TASK BRIEF >> Leaving the pictures aside, transcribe the data below exactly.

--- THE DATA ---

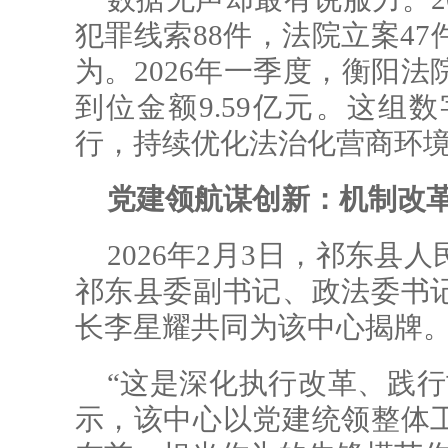
犯罪线索88件，法院立案47
为。2026年一季度，衡阳法
到位金额9.59亿元。这组
行，持续优化法治化营商环
党建领航谋创新：机制改
2026年2月3日，祁东
祁东县委副书记、政法委书
长李星耀共同为该中心揭牌
“这是深化执行改革、践行
示，该中心以党建统领整体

---

FINAL ANSWER >>
犯罪线索88件，法院立案47
为。2026年一季度，衡阳法
到位金额9.59亿元。这组
行，持续优化法治化营商环
党建领航谋创新：机制改
2026年2月3日，祁东
祁东县委副书记、政法委书
长李星耀共同为该中心揭牌
“这是深化执行改革、践行
示，该中心以党建统领整体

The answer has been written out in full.